In [1]:
# # Install MLflow and its dependencies
# !pip install mlflow==2.9.0
# !pip install lz4==4.3.3
# !pip install numpy==1.26.4
# !pip install pandas==1.3.0
# !pip install scikit-learn==1.6.0
# !pip install scipy==1.11.4
# !pip install xgboost==2.1.3

In [2]:
import pandas as pd
from loguru import logger

import mlflow
from mlflow.tracking import MlflowClient

# Configure logging
logger.add("logs/inference.log")

# Set MLflow tracking URI
mlflow.set_tracking_uri("http://localhost:5001")


def load_latest_model_and_mappings(model_name: str):
    """Load the latest model version and its category mappings"""
    client = MlflowClient()

    try:
        # Get latest model version using aliases instead of stages
        logger.info(f"Attempting to load latest version of model: {model_name}")
        latest_version = client.get_model_version_by_alias(model_name, "current")
        run_id = latest_version.run_id
        logger.info(f"Found model version: {latest_version.version} with run_id: {run_id}")

        if not run_id:
            logger.error("No run_id found for the model version")
            return None, None

        # Load the model
        model = mlflow.pyfunc.load_model(f"models:/{model_name}@current")
        logger.info("Model loaded successfully")

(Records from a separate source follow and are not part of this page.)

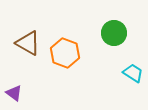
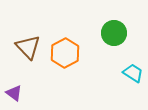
brown triangle: moved 4 px down; rotated 16 degrees clockwise
orange hexagon: rotated 12 degrees clockwise
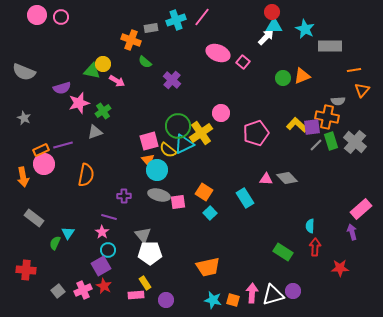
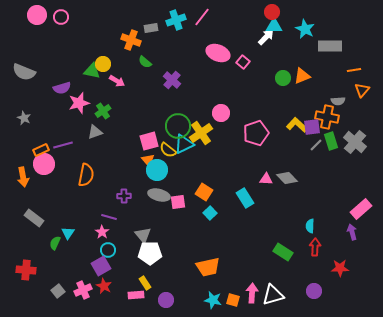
purple circle at (293, 291): moved 21 px right
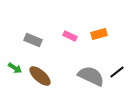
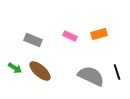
black line: rotated 70 degrees counterclockwise
brown ellipse: moved 5 px up
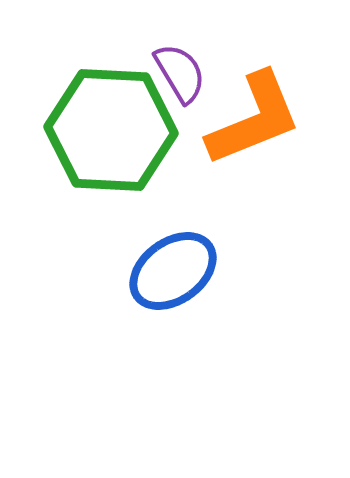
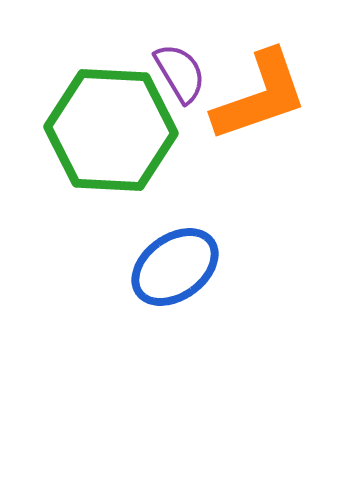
orange L-shape: moved 6 px right, 23 px up; rotated 3 degrees clockwise
blue ellipse: moved 2 px right, 4 px up
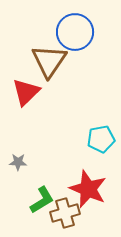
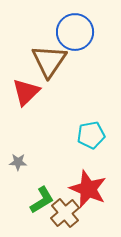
cyan pentagon: moved 10 px left, 4 px up
brown cross: rotated 24 degrees counterclockwise
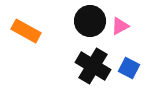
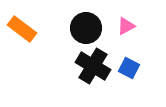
black circle: moved 4 px left, 7 px down
pink triangle: moved 6 px right
orange rectangle: moved 4 px left, 2 px up; rotated 8 degrees clockwise
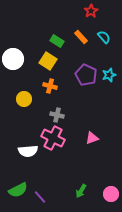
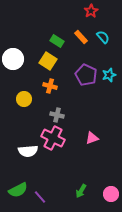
cyan semicircle: moved 1 px left
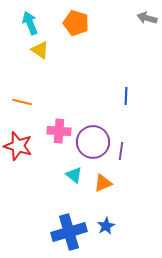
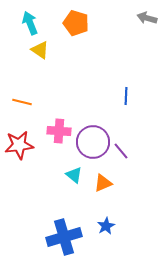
red star: moved 1 px right, 1 px up; rotated 24 degrees counterclockwise
purple line: rotated 48 degrees counterclockwise
blue cross: moved 5 px left, 5 px down
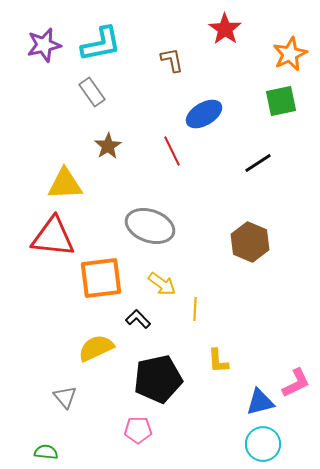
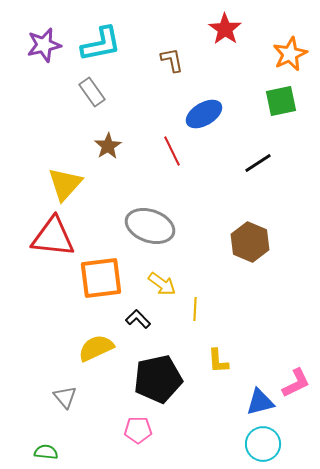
yellow triangle: rotated 45 degrees counterclockwise
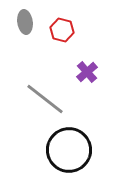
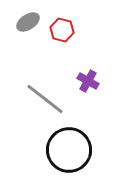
gray ellipse: moved 3 px right; rotated 65 degrees clockwise
purple cross: moved 1 px right, 9 px down; rotated 20 degrees counterclockwise
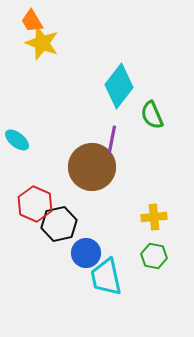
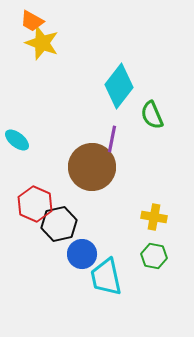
orange trapezoid: rotated 30 degrees counterclockwise
yellow cross: rotated 15 degrees clockwise
blue circle: moved 4 px left, 1 px down
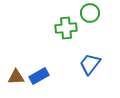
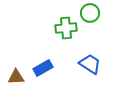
blue trapezoid: rotated 85 degrees clockwise
blue rectangle: moved 4 px right, 8 px up
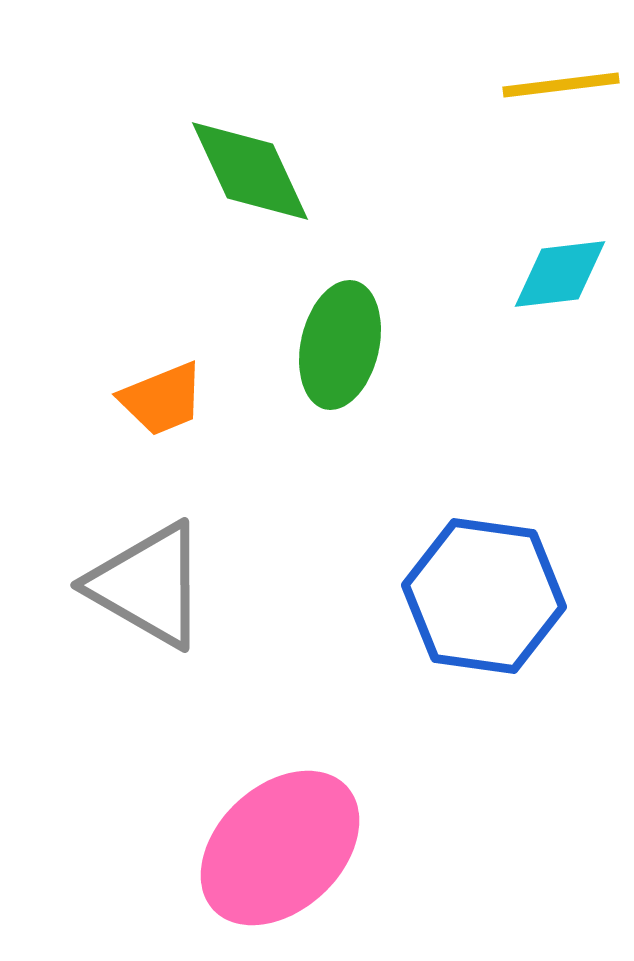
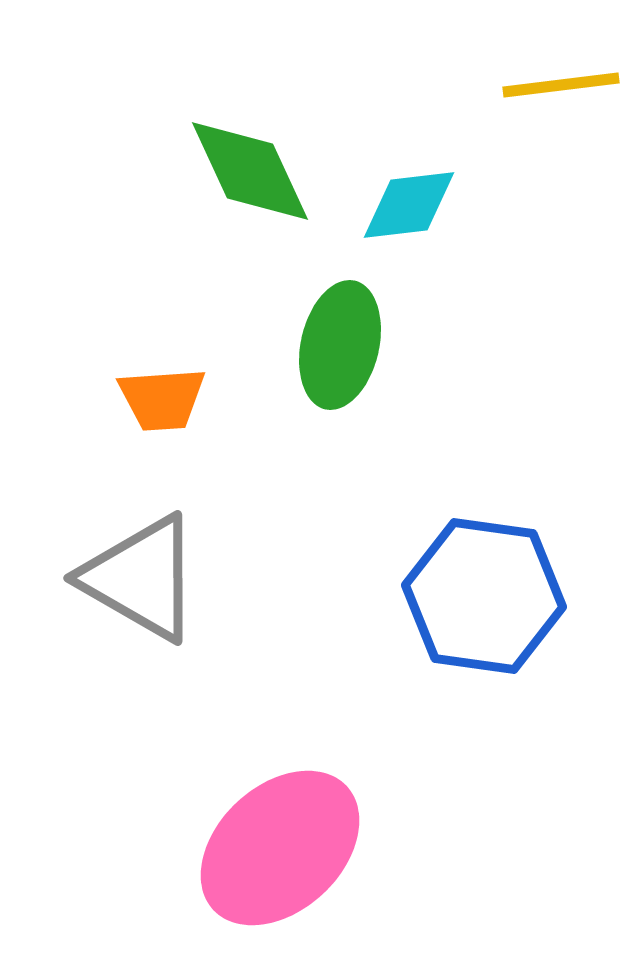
cyan diamond: moved 151 px left, 69 px up
orange trapezoid: rotated 18 degrees clockwise
gray triangle: moved 7 px left, 7 px up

        # Get category mappings from the same run
        try:
            # List artifacts to debug
            logger.info(f"Listing artifacts for run_id: {run_id}")
            artifacts = client.list_artifacts(run_id)
            logger.info(f"Available artifacts: {[art.path for art in artifacts]}")
            
            # Try to load the mappings
            category_mappings = mlflow.artifacts.load_dict(
                f"runs:/{run_id}/category_mappings.json"
            )
            logger.info("Category mappings loaded successfully")
            logger.debug(f"Mappings content: {category_mappings}")
            
            return model, category_mappings

        except Exception as e:
            logger.error(f"Error loading category mappings: {e}")
            return None, None

    except Exception as e:
        logger.error(f"Error loading model: {e}")
        return None, None

In [3]:
# Model name
model_name = "purchase_prediction_model"

# Load model and mappings
model, category_mappings = load_latest_model_and_mappings(model_name)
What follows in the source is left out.